ハリファックス大爆発

1917年12月6日に発生した爆発事故。火薬によるものとしては世界最大級の爆発である。
カナダ、ノバスコシア州のハリファックス港で軍用火薬を積んだフランス船籍の貨物船モンブランとベルギー船籍の貨物船イモが衝突し、モンブラン船上にあったドラム缶入りのベンゾールに着火し、それが船倉のトリニトロトルエン (TNT)、ピクリン酸、綿火薬等、約2,600トンの火薬類に燃え移った。

モンブランの船員や水先案内人はボートでハリファックスの対岸にあるダートマスへ逃げたが、火災を起こした無人の船はその後ハリファックスの波止場に流れつき、約25分後に大爆発した。
そして集まった消火隊、救助隊、見物人など約2,000人が死亡、約9,000人が負傷し、市の大半は廃墟になった。

爆発の煙は上空7,000mまで上がり、広範囲の地域から望見された。
爆発によりモンブランの船体は粉々になり、あまりの衝撃の大きさで大砲の砲身が町を越え4km、錨の一部0.5トンは逆の方向に5km飛ぶほどだった。
爆発地点周辺の2km四方は完全に破壊され、さらに各所で起きた火災や爆発の衝撃で起きた18mの高さの津波などで約13,000の建物が全半壊、家を失った市民は6,000人にも及んだ。

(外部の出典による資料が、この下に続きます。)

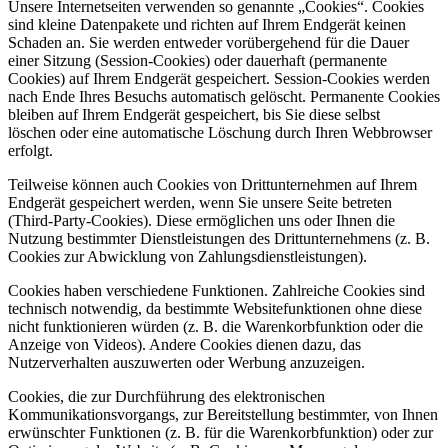
Unsere Internetseiten verwenden so genannte „Cookies“. Cookies
sind kleine Datenpakete und richten auf Ihrem Endgerät keinen
Schaden an. Sie werden entweder vorübergehend für die Dauer
einer Sitzung (Session-Cookies) oder dauerhaft (permanente
Cookies) auf Ihrem Endgerät gespeichert. Session-Cookies werden
nach Ende Ihres Besuchs automatisch gelöscht. Permanente Cookies
bleiben auf Ihrem Endgerät gespeichert, bis Sie diese selbst
löschen oder eine automatische Löschung durch Ihren Webbrowser
erfolgt.
Teilweise können auch Cookies von Drittunternehmen auf Ihrem
Endgerät gespeichert werden, wenn Sie unsere Seite betreten
(Third-Party-Cookies). Diese ermöglichen uns oder Ihnen die
Nutzung bestimmter Dienstleistungen des Drittunternehmens (z. B.
Cookies zur Abwicklung von Zahlungsdienstleistungen).
Cookies haben verschiedene Funktionen. Zahlreiche Cookies sind
technisch notwendig, da bestimmte Websitefunktionen ohne diese
nicht funktionieren würden (z. B. die Warenkorbfunktion oder die
Anzeige von Videos). Andere Cookies dienen dazu, das
Nutzerverhalten auszuwerten oder Werbung anzuzeigen.
Cookies, die zur Durchführung des elektronischen
Kommunikationsvorgangs, zur Bereitstellung bestimmter, von Ihnen
erwünschter Funktionen (z. B. für die Warenkorbfunktion) oder zur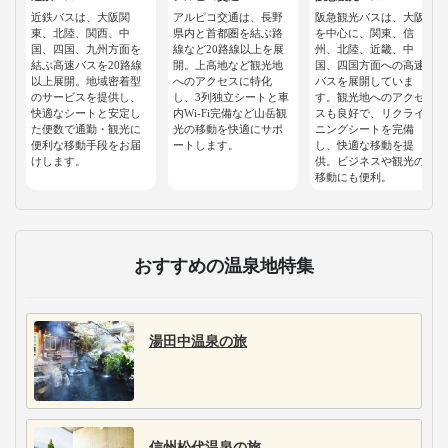
近鉄バスは、大阪関
アルピコ交通は、長野
阪急観光バスは、大阪
東、北陸、関西、中
県内と首都圏を結ぶ路
を中心に、関東、信
国、四国、九州方面を
線など20路線以上を展
州、北陸、近畿、中
結ぶ高速バスを20路線
開。上高地など観光地
国、四国方面への高速
以上展開。地域密着型
へのアクセスに特化
バスを展開していま
のサービスを提供し、
し、3列独立シートと車
す。観光地へのアクセ
快適なシートと安定し
内Wi-Fi完備など山岳観
スも良好で、リクライ
た便数で通勤・観光に
光の移動を快適にサポ
ニングシートを完備
便利な移動手段をお届
ートします。
し、快適な移動を提
けします。
供。ビジネスや観光の
移動にも便利。
おすすめの温泉地特集
湯田中温泉の旅
信州松代温泉の旅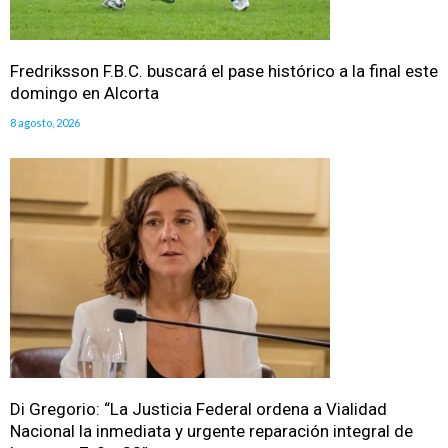
Fredriksson F.B.C. buscará el pase histórico a la final este
domingo en Alcorta
8 agosto, 2026
Di Gregorio: “La Justicia Federal ordena a Vialidad
Nacional la inmediata y urgente reparación integral de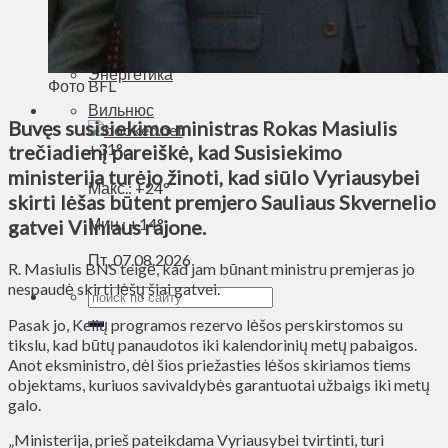
Духовное пространство
Спорт
Технологии
Энергетика
Фото BFL
Вильнюс
Buvęs susisiekimo ministras Rokas Masiulis
+
31°
trečiadienį pareiškė, kad Susisiekimo
C
ministerija turėjo žinoti, kad siūlo Vyriausybei
Макс.:
+
24°
skirti lėšas būtent premjero Sauliaus Skvernelio
Мин.:
+
14°
gatvei Vilniaus rajone.
Пт, 07.08.2026
R. Masiulis BNS teigė, kad jam būnant ministru premjeras jo
nespaudė skirti lėšų šiai gatvei.
Pasak jo, Kelių programos rezervo lėšos perskirstomos su
tikslu, kad būtų panaudotos iki kalendorinių metų pabaigos.
Anot eksministro, dėl šios priežasties lėšos skiriamos tiems
objektams, kuriuos savivaldybės garantuotai užbaigs iki metų
galo.
„Ministerija, prieš pateikdama Vyriausybei tvirtinti, turi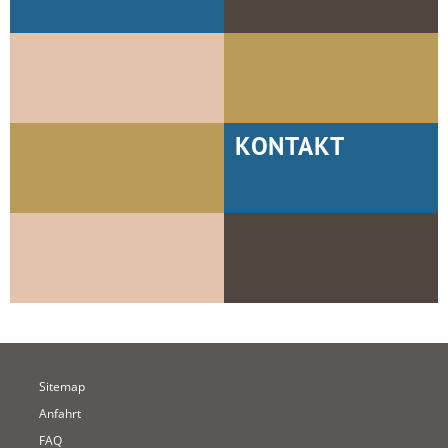
KONTAKT
Sitemap
Anfahrt
FAQ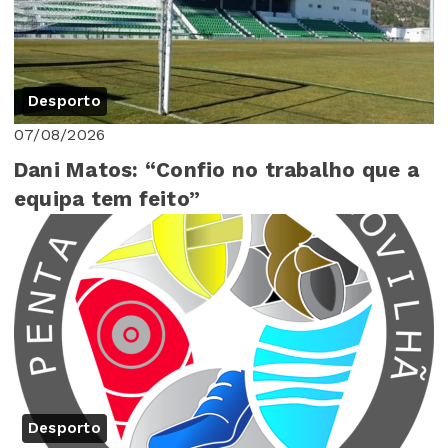
Desporto
07/08/2026
Dani Matos: “Confio no trabalho que a
equipa tem feito”
Desporto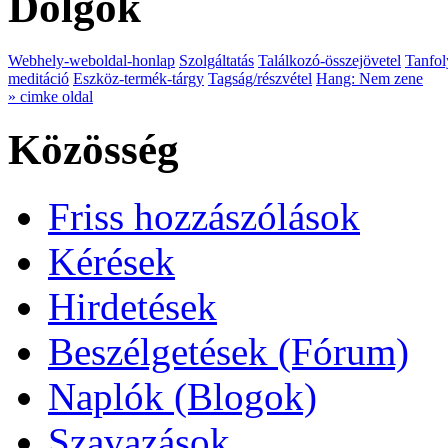
Dolgok
Webhely-weboldal-honlap
Szolgáltatás
Találkozó-összejövetel
Tanfol
meditáció
Eszköz-termék-tárgy
Tagság/részvétel
Hang: Nem zene
» cimke oldal
Közösség
Friss hozzászólások
Kérések
Hirdetések
Beszélgetések (Fórum)
Naplók (Blogok)
Szavazások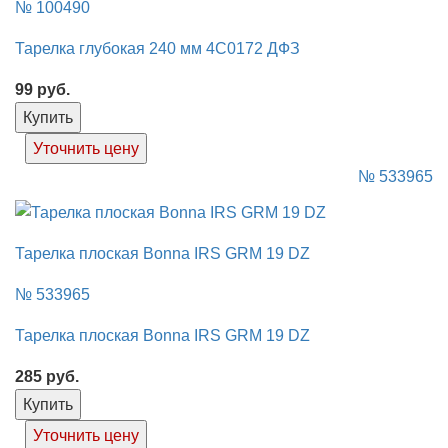
№ 100490
Тарелка глубокая 240 мм 4C0172 ДФЗ
99
руб.
Купить
Уточнить цену
№ 533965
Тарелка плоская Bonna IRS GRM 19 DZ
№ 533965
Тарелка плоская Bonna IRS GRM 19 DZ
285
руб.
Купить
Уточнить цену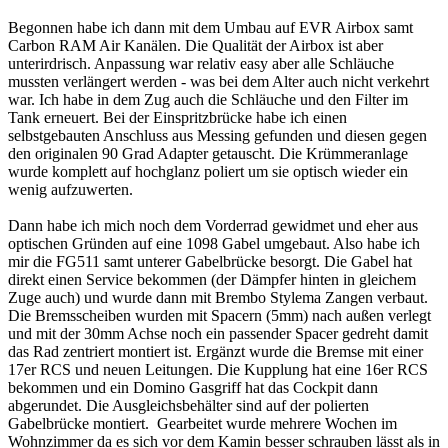
Begonnen habe ich dann mit dem Umbau auf EVR Airbox samt
Carbon RAM Air Kanälen. Die Qualität der Airbox ist aber
unterirdrisch. Anpassung war relativ easy aber alle Schläuche
mussten verlängert werden - was bei dem Alter auch nicht verkehrt
war. Ich habe in dem Zug auch die Schläuche und den Filter im
Tank erneuert. Bei der Einspritzbrücke habe ich einen
selbstgebauten Anschluss aus Messing gefunden und diesen gegen
den originalen 90 Grad Adapter getauscht. Die Krümmeranlage
wurde komplett auf hochglanz poliert um sie optisch wieder ein
wenig aufzuwerten.
Dann habe ich mich noch dem Vorderrad gewidmet und eher aus
optischen Gründen auf eine 1098 Gabel umgebaut. Also habe ich
mir die FG511 samt unterer Gabelbrücke besorgt. Die Gabel hat
direkt einen Service bekommen (der Dämpfer hinten in gleichem
Zuge auch) und wurde dann mit Brembo Stylema Zangen verbaut.
Die Bremsscheiben wurden mit Spacern (5mm) nach außen verlegt
und mit der 30mm Achse noch ein passender Spacer gedreht damit
das Rad zentriert montiert ist. Ergänzt wurde die Bremse mit einer
17er RCS und neuen Leitungen. Die Kupplung hat eine 16er RCS
bekommen und ein Domino Gasgriff hat das Cockpit dann
abgerundet. Die Ausgleichsbehälter sind auf der polierten
Gabelbrücke montiert. Gearbeitet wurde mehrere Wochen im
Wohnzimmer da es sich vor dem Kamin besser schrauben lässt als in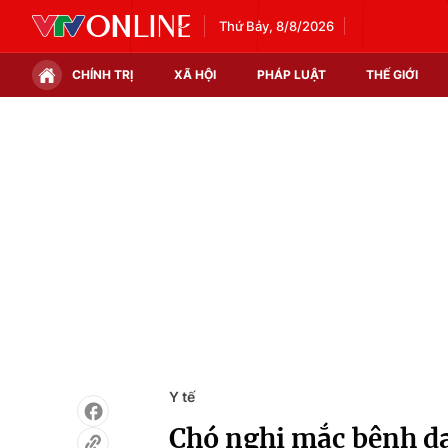
Thứ Bảy, 8/8/2026
CHÍNH TRỊ
XÃ HỘI
PHÁP LUẬT
THẾ GIỚI
Chính trị
Xã hội
Thế giới
Kinh tế
Tin tức
Tài chính
Thế giới đó đây
Thị trường
Câu chuyện quốc tế
Góc doanh nghiệp
Dữ liệu và đời sống
Y tế
Chó nghi mắc bệnh dạ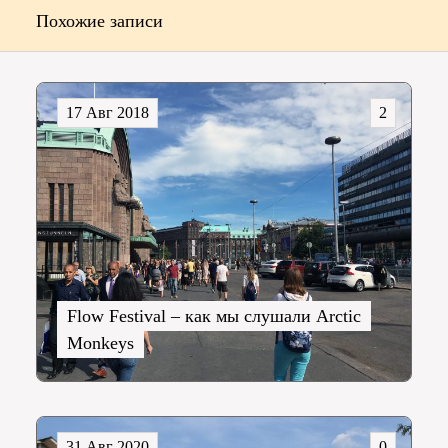
Похожие записи
17 Авг 2018
2
Flow Festival – как мы слушали Arctic
Monkeys
31 Авг 2020
0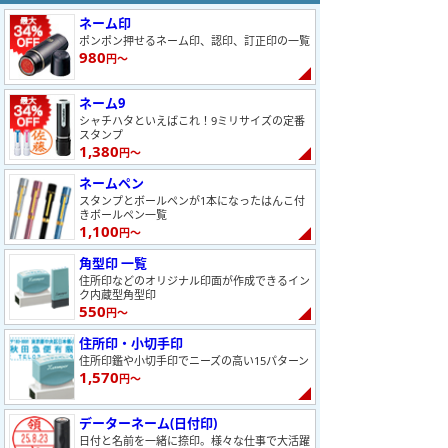
ネーム印
ポンポン押せるネーム印、認印、訂正印の一覧
980
円～
ネーム9
シャチハタといえばこれ！9ミリサイズの定番
スタンプ
1,380
円～
ネームペン
スタンプとボールペンが1本になったはんこ付
きボールペン一覧
1,100
円～
角型印 一覧
住所印などのオリジナル印面が作成できるイン
ク内蔵型角型印
550
円～
住所印・小切手印
住所印鑑や小切手印でニーズの高い15パターン
1,570
円～
データーネーム(日付印)
日付と名前を一緒に捺印。様々な仕事で大活躍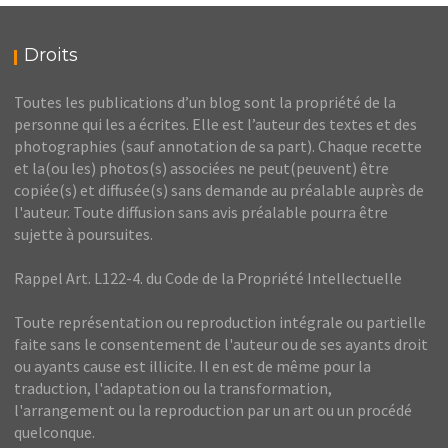
Droits
Toutes les publications d’un blog sont la propriété de la
personne qui les a écrites. Elle est l’auteur des textes et des
photographies (sauf annotation de sa part). Chaque recette
et la(ou les) photos(s) associées ne peut(peuvent) être
copiée(s) et diffusée(s) sans demande au préalable auprès de
l'auteur. Toute diffusion sans avis préalable pourra être
sujette à poursuites.
Rappel Art. L122-4. du Code de la Propriété Intellectuelle
Toute représentation ou reproduction intégrale ou partielle
faite sans le consentement de l'auteur ou de ses ayants droit
ou ayants cause est illicite. Il en est de même pour la
traduction, l'adaptation ou la transformation,
l'arrangement ou la reproduction par un art ou un procédé
quelconque.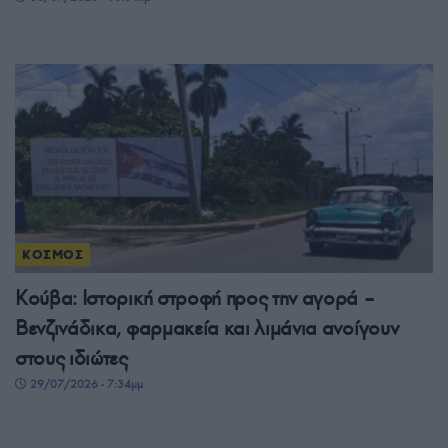
ΚΟΣΜΟΣ
Κούβα: Ιστορική στροφή προς την αγορά –
Βενζινάδικα, φαρμακεία και λιμάνια ανοίγουν
στους ιδιώτες
29/07/2026 - 7:34μμ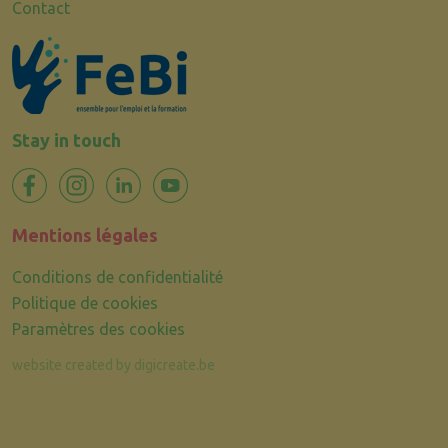
Contact
Stay in touch
Mentions légales
Conditions de confidentialité
Politique de cookies
Paramètres des cookies
website created by digicreate.be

爆発では1,500人がほぼ即死、その日の夜半から翌日にかけての寒波の到来や大雪によって倒壊した家の下敷きになったまま凍死するなど、その後の数日間で400人が死亡している。
また失明者も約200名に上った。
最初の火災発生時にベンゾールのドラム缶が小さな爆発を起こして火を吹きながら空中を高く飛ぶのを多くの住民が家の中から窓越しに目撃していたところ、直後の爆発の衝撃で割れた窓ガラスによって目を損傷したことに因る。

原因
①軍用火薬が老朽化した軍艦に大量に積載されていた。
②この時期のハリファックス港は常に混雑しており、外洋船、フェリー、艀、漁船が入り乱れ、港の管理が不十分であり、船舶の小さな衝突は頻繁に発生していた。
③軍艦を操縦していた運転士がこの船はその時が初めてだった。
④危険物の取り扱いを示す国際信号旗(B旗)を掲げる規則になっているが、ドイツの潜水艦の標的となるので当時掲げていなかった。